Experiment 159: Writer request pipelining + persistent reply port
Date: 2026-06-09
Status: In Review
Direction:stream-rerun-dispatch
Problem
Exp 147 split writer-side burst wall and found SQLite-facing calls are a
minority of write cost (9.4% on A11c overlap, 18.1% keyed-PK); after
subtracting stream invalidation, residual writer/request wall is the
largest bucket (71.8% overlap, 63.3% keyed-PK, 73.4% even with zero
streams). Exp 148 showed that batching reader replies reduces callback
counters without moving measured elapsed. A closed residual-split branch
(PR #143, not merged) subdivided the residual further and concluded that
no single writer-side sub-bucket clears the decision threshold — "future
stream-dispatch work needs a workload-shape or scheduling-model change
rather than another sub-bucket optimization."

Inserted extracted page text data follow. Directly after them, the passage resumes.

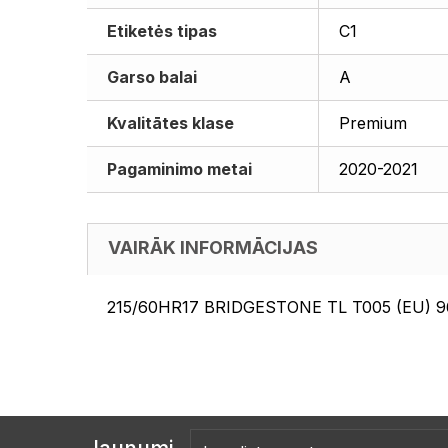
Etiketės tipas
C1
Garso balai
A
Kvalitātes klase
Premium
Pagaminimo metai
2020-2021
VAIRĀK INFORMĀCIJAS
215/60HR17 BRIDGESTONE TL T005 (EU) 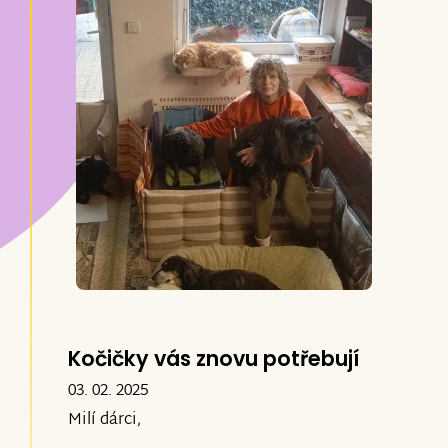
Kočičky vás znovu potřebují
03. 02. 2025
Milí dárci,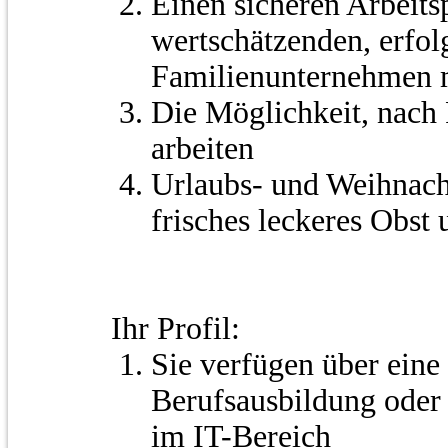
Einen sicheren Arbeits
wertschätzenden, erfol
Familienunternehmen mi
Die Möglichkeit, nach
arbeiten
Urlaubs- und Weihnac
frisches leckeres Obst
Ihr Profil:
Sie verfügen über eine
Berufsausbildung oder
im IT-Bereich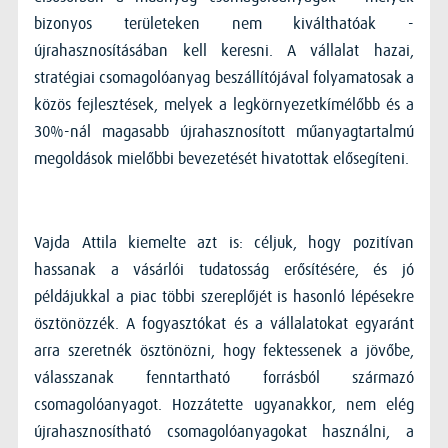
bizonyos területeken nem kiválthatóak -
újrahasznosításában kell keresni. A vállalat hazai,
stratégiai csomagolóanyag beszállítójával folyamatosak a
közös fejlesztések, melyek a legkörnyezetkímélőbb és a
30%-nál magasabb újrahasznosított műanyagtartalmú
megoldások mielőbbi bevezetését hivatottak elősegíteni.
Vajda Attila kiemelte azt is: céljuk, hogy pozitívan
hassanak a vásárlói tudatosság erősítésére, és jó
példájukkal a piac többi szereplőjét is hasonló lépésekre
ösztönözzék. A fogyasztókat és a vállalatokat egyaránt
arra szeretnék ösztönözni, hogy fektessenek a jövőbe,
válasszanak fenntartható forrásból származó
csomagolóanyagot. Hozzátette ugyanakkor, nem elég
újrahasznosítható csomagolóanyagokat használni, a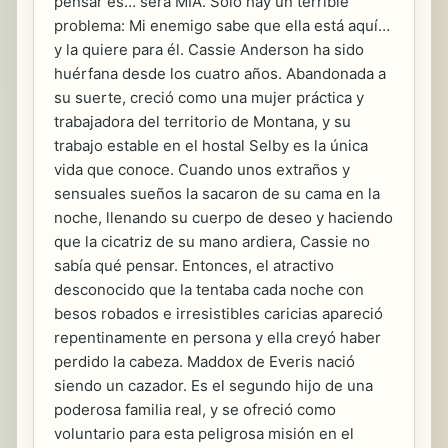
pensar es… será MÍA. Solo hay un terrible
problema: Mi enemigo sabe que ella está aquí…
y la quiere para él. Cassie Anderson ha sido
huérfana desde los cuatro años. Abandonada a
su suerte, creció como una mujer práctica y
trabajadora del territorio de Montana, y su
trabajo estable en el hostal Selby es la única
vida que conoce. Cuando unos extraños y
sensuales sueños la sacaron de su cama en la
noche, llenando su cuerpo de deseo y haciendo
que la cicatriz de su mano ardiera, Cassie no
sabía qué pensar. Entonces, el atractivo
desconocido que la tentaba cada noche con
besos robados e irresistibles caricias apareció
repentinamente en persona y ella creyó haber
perdido la cabeza. Maddox de Everis nació
siendo un cazador. Es el segundo hijo de una
poderosa familia real, y se ofreció como
voluntario para esta peligrosa misión en el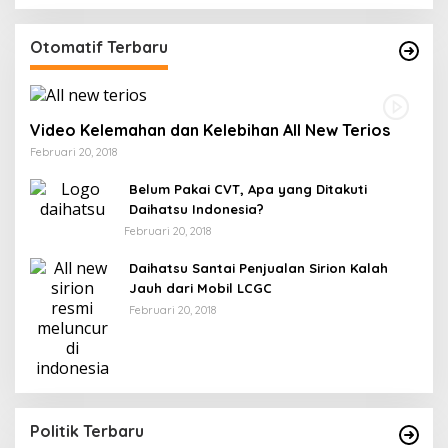
Otomatif Terbaru
Video Kelemahan dan Kelebihan All New Terios
Februari 20, 2018
Belum Pakai CVT, Apa yang Ditakuti
Daihatsu Indonesia?
Februari 20, 2018
Daihatsu Santai Penjualan Sirion Kalah
Jauh dari Mobil LCGC
Februari 20, 2018
Politik Terbaru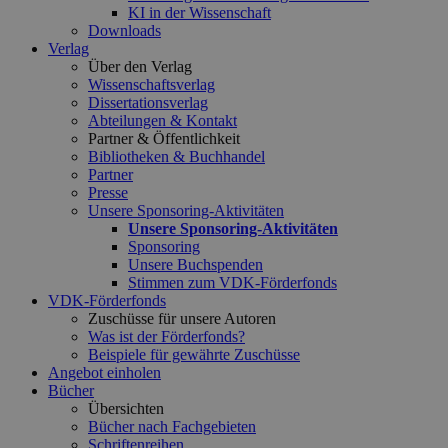
KI in der Wissenschaft
Downloads
Verlag
Über den Verlag
Wissenschaftsverlag
Dissertationsverlag
Abteilungen & Kontakt
Partner & Öffentlichkeit
Bibliotheken & Buchhandel
Partner
Presse
Unsere Sponsoring-Aktivitäten
Unsere Sponsoring-Aktivitäten
Sponsoring
Unsere Buchspenden
Stimmen zum VDK-Förderfonds
VDK-Förderfonds
Zuschüsse für unsere Autoren
Was ist der Förderfonds?
Beispiele für gewährte Zuschüsse
Angebot einholen
Bücher
Übersichten
Bücher nach Fachgebieten
Schriftenreihen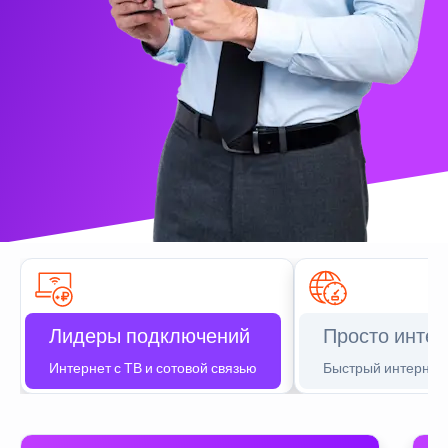
Лидеры подключений
Просто интер
Интернет с ТВ и сотовой связью
Быстрый интернет 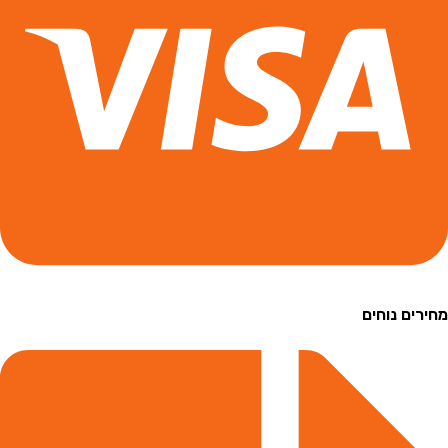
ם נוחים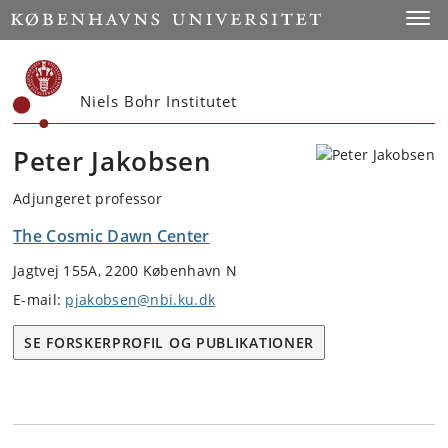
Start
Toggl
Niels Bohr Institutet
Peter Jakobsen
Adjungeret professor
The Cosmic Dawn Center
Jagtvej 155A, 2200 København N
E-mail:
pjakobsen@nbi.ku.dk
SE FORSKERPROFIL OG PUBLIKATIONER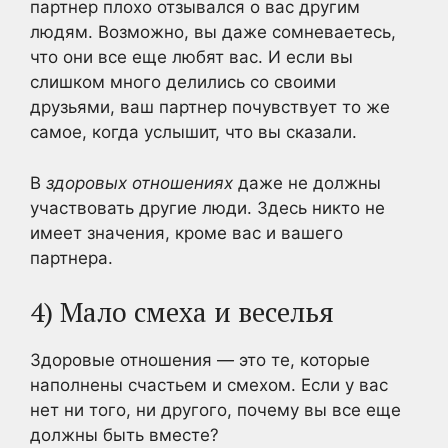
партнер плохо отзывался о вас другим
людям. Возможно, вы даже сомневаетесь,
что они все еще любят вас. И если вы
слишком много делились со своими
друзьями, ваш партнер почувствует то же
самое, когда услышит, что вы сказали.
В
здоровых отношениях
даже не должны
участвовать другие люди. Здесь никто не
имеет значения, кроме вас и вашего
партнера.
4) Мало смеха и веселья
Здоровые отношения — это те, которые
наполнены счастьем и смехом. Если у вас
нет ни того, ни другого, почему вы все еще
должны быть вместе?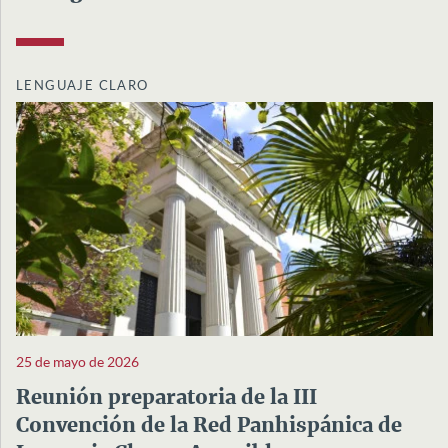
LENGUAJE CLARO
25 de mayo de 2026
Reunión preparatoria de la III
Convención de la Red Panhispánica de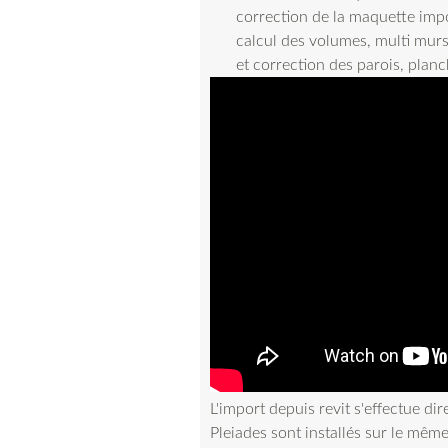
correction de la maquette impo
calcul des volumes, multi murs,
et correction des parois, planc
L'import depuis revit s'effectue dir
Pleiades sont installés sur le mêm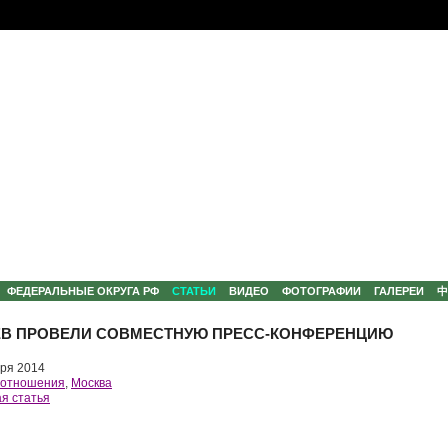
ФЕДЕРАЛЬНЫЕ ОКРУГА РФ
СТАТЬИ
ВИДЕО
ФОТОГРАФИИ
ГАЛЕРЕИ
ДЕВ ПРОВЕЛИ СОВМЕСТНУЮ ПРЕСС-КОНФЕРЕНЦИЮ
ря 2014
 отношения
,
Москва
я статья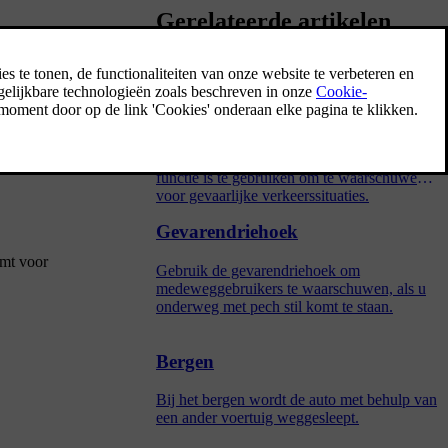
Gerelateerde artikelen
mcentrale. Als
che
Alarmlichten
De alarmlichten waarschuwen
medeweggebruikers doordat alle
richtingaanwijzers gelijktijdig knipperen. De
functie is te gebruiken om te waarschuwen
voor gevaarlijke verkeerssituaties.
Gevarendriehoek
rmt voor
Gebruik de gevarendriehoek om
medeweggebruikers te waarschuwen, als u
onderweg met pech stil komt te staan.
Bergen
Bij het bergen wordt de auto met behulp van
een ander voertuig weggesleept.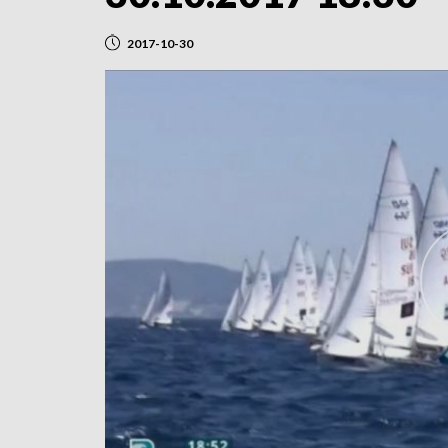
2017-10-30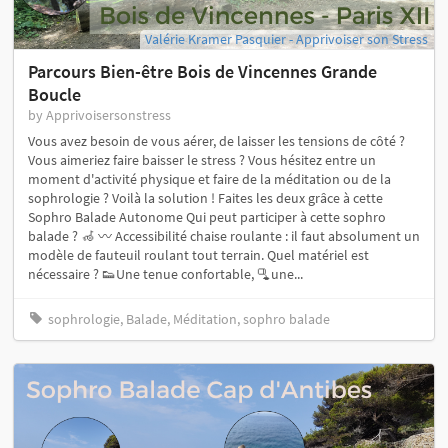
Valérie Kramer Pasquier - Apprivoiser son Stress
Parcours Bien-être Bois de Vincennes Grande
Boucle
by Apprivoisersonstress
Vous avez besoin de vous aérer, de laisser les tensions de côté ?
Vous aimeriez faire baisser le stress ? Vous hésitez entre un
moment d'activité physique et faire de la méditation ou de la
sophrologie ? Voilà la solution ! Faites les deux grâce à cette
Sophro Balade Autonome Qui peut participer à cette sophro
balade ? 🦽 〰️ Accessibilité chaise roulante : il faut absolument un
modèle de fauteuil roulant tout terrain. Quel matériel est
nécessaire ? 👟Une tenue confortable, 🫗une...
sophrologie, Balade, Méditation, sophro balade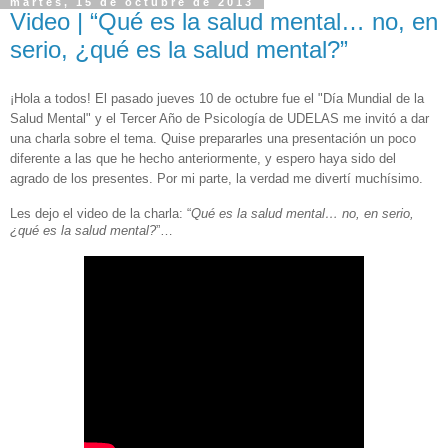
martes, 15 de octubre de 2013
Video | “Qué es la salud mental… no, en
serio, ¿qué es la salud mental?”
¡Hola a todos! El pasado jueves 10 de octubre fue el "Día Mundial de la
Salud Mental" y el Tercer Año de Psicología de UDELAS me invitó a dar
una charla sobre el tema. Quise prepararles una presentación un poco
diferente a las que he hecho anteriormente, y espero haya sido del
agrado de los presentes. Por mi parte, la verdad me divertí muchísimo.
Les dejo el video de la charla: “
Qué es la salud mental… no, en serio,
¿qué es la salud mental?
”…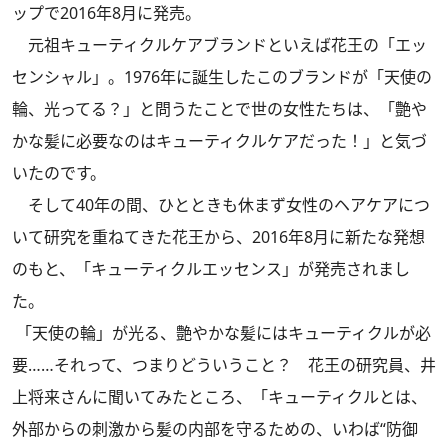
ップで2016年8月に発売。
元祖キューティクルケアブランドといえば花王の「エッ
センシャル」。1976年に誕生したこのブランドが「天使の
輪、光ってる？」と問うたことで世の女性たちは、「艶や
かな髪に必要なのはキューティクルケアだった！」と気づ
いたのです。
そして40年の間、ひとときも休まず女性のヘアケアにつ
いて研究を重ねてきた花王から、2016年8月に新たな発想
のもと、「キューティクルエッセンス」が発売されまし
た。
「天使の輪」が光る、艶やかな髪にはキューティクルが必
要……それって、つまりどういうこと？ 花王の研究員、井
上将来さんに聞いてみたところ、「キューティクルとは、
外部からの刺激から髪の内部を守るための、いわば“防御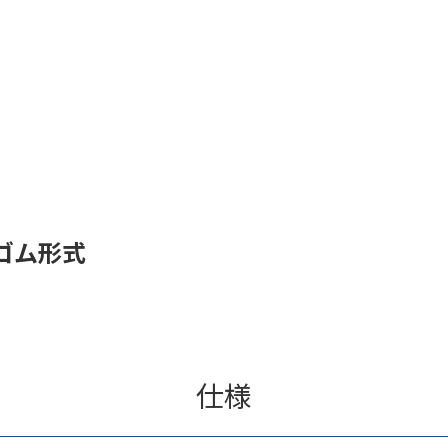
ゴム形式
仕様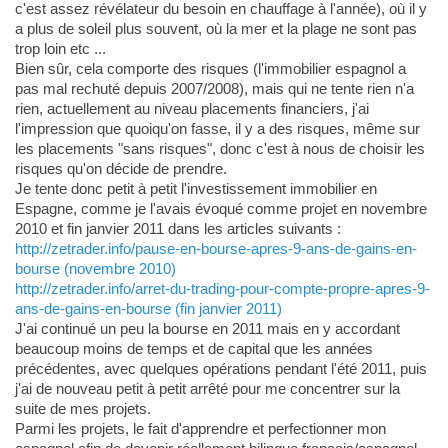
c'est assez révélateur du besoin en chauffage à l'année), où il y
a plus de soleil plus souvent, où la mer et la plage ne sont pas
trop loin etc ...
Bien sûr, cela comporte des risques (l'immobilier espagnol a
pas mal rechuté depuis 2007/2008), mais qui ne tente rien n'a
rien, actuellement au niveau placements financiers, j'ai
l'impression que quoiqu'on fasse, il y a des risques, même sur
les placements "sans risques", donc c'est à nous de choisir les
risques qu'on décide de prendre.
Je tente donc petit à petit l'investissement immobilier en
Espagne, comme je l'avais évoqué comme projet en novembre
2010 et fin janvier 2011 dans les articles suivants :
http://zetrader.info/pause-en-bourse-apres-9-ans-de-gains-en-
bourse (novembre 2010)
http://zetrader.info/arret-du-trading-pour-compte-propre-apres-9-
ans-de-gains-en-bourse (fin janvier 2011)
J'ai continué un peu la bourse en 2011 mais en y accordant
beaucoup moins de temps et de capital que les années
précédentes, avec quelques opérations pendant l'été 2011, puis
j'ai de nouveau petit à petit arrêté pour me concentrer sur la
suite de mes projets.
Parmi les projets, le fait d'apprendre et perfectionner mon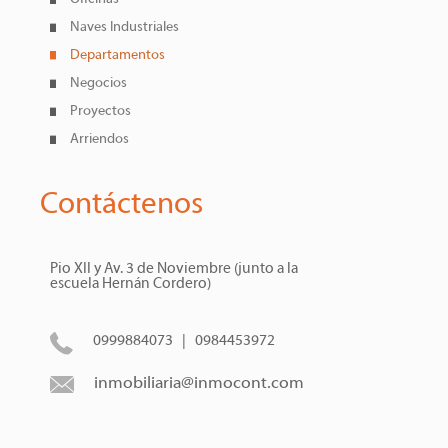
Naves Industriales
Departamentos
Negocios
Proyectos
Arriendos
Contáctenos
Pio XII y Av. 3 de Noviembre (junto a la
escuela Hernán Cordero)
0999884073 | 0984453972
inmobiliaria@inmocont.com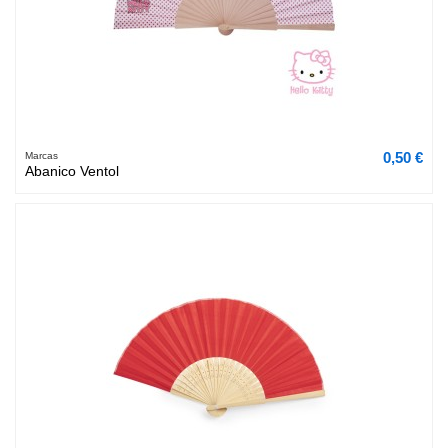
0,50 €
Marcas
Abanico Ventol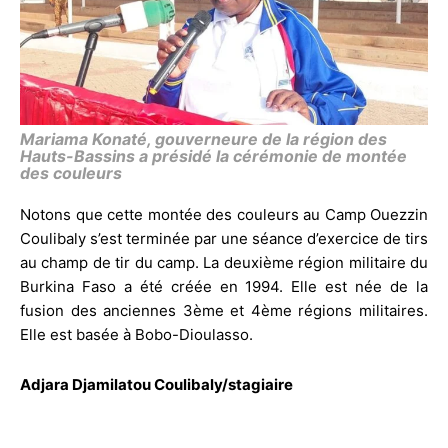
Mariama Konaté, gouverneure de la région des
Hauts-Bassins a présidé la cérémonie de montée
des couleurs
Notons que cette montée des couleurs au Camp Ouezzin
Coulibaly s’est terminée par une séance d’exercice de tirs
au champ de tir du camp. La deuxième région militaire du
Burkina Faso a été créée en 1994. Elle est née de la
fusion des anciennes 3ème et 4ème régions militaires.
Elle est basée à Bobo-Dioulasso.
Adjara Djamilatou Coulibaly/stagiaire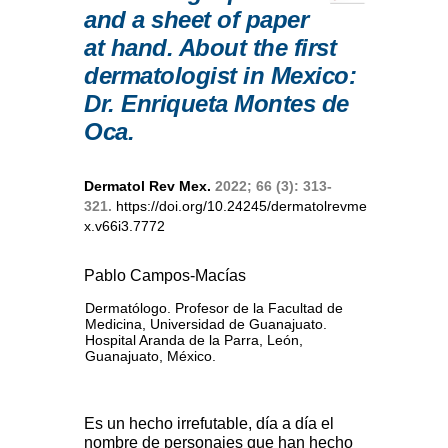
and a sheet of paper
at hand. About the first
dermatologist in Mexico:
Dr. Enriqueta Montes de
Oca.
Dermatol Rev Mex.
2022; 66 (3): 313-
321.
https://doi.org/10.24245/dermatolrevme
x.v66i3.7772
Pablo Campos-Macías
Dermatólogo. Profesor de la Facultad de
Medicina, Universidad de Guanajuato.
Hospital Aranda de la Parra, León,
Guanajuato, México.
Es un hecho irrefutable, día a día el
nombre de personajes que han hecho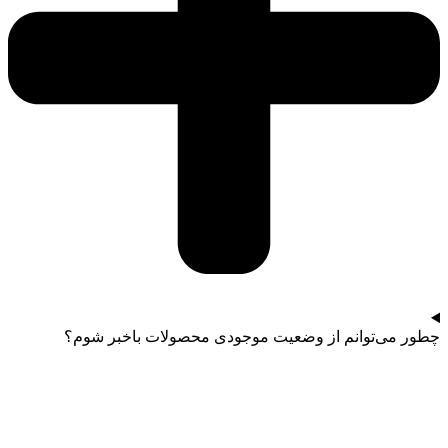
چطور می‌توانم از وضعیت موجودی محصولات باخبر شوم؟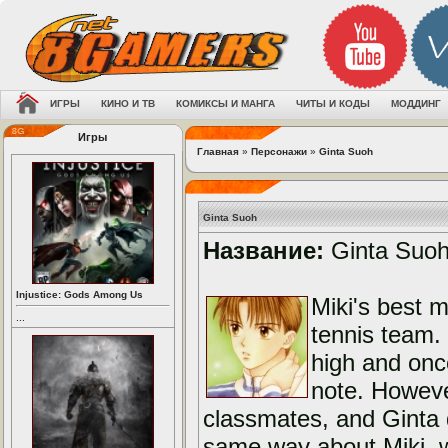
ИГРЫ
КИНО И ТВ
КОМИКСЫ И МАНГА
ЧИТЫ И КОДЫ
МОДДИНГ
Игры
Главная
»
Персонажи
»
Ginta Suoh
Ginta Suoh
Название:
Ginta Suo
Injustice: Gods Among Us
Miki's best 
...
tennis team.
high and onc
note. Howeve
classmates, and Ginta d
same way about Miki, w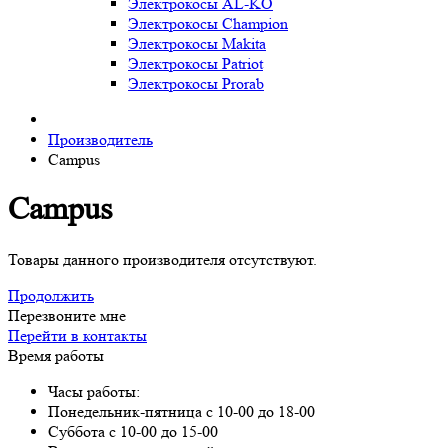
Электрокосы AL-KO
Электрокосы Champion
Электрокосы Makita
Электрокосы Patriot
Электрокосы Prorab
Производитель
Campus
Campus
Товары данного производителя отсутствуют.
Продолжить
Перезвоните мне
Перейти в контакты
Время работы
Часы работы:
Понедельник-пятница с 10-00 до 18-00
Суббота с 10-00 до 15-00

This experiment is that scheduling-model change. Three structural costs
sat on every write round-trip:
- A fresh
RawReceivePortper request (Writer._request): one port
allocate/register/teardown cycle per write. The reader pool removed its
equivalent in exp 040; the writer never did.
- A guaranteed microtask hop before every send:
_requestawaited
_workerPort.future — a future that resolved once at spawn and never
again — so every send deferred to the microtask queue before reaching
SendPort.send.
- Async completers on the reply path: the reader pool switched its
per-worker completers to Completer.sync (exp 032); the writer's reply
path still paid the extra scheduling hops.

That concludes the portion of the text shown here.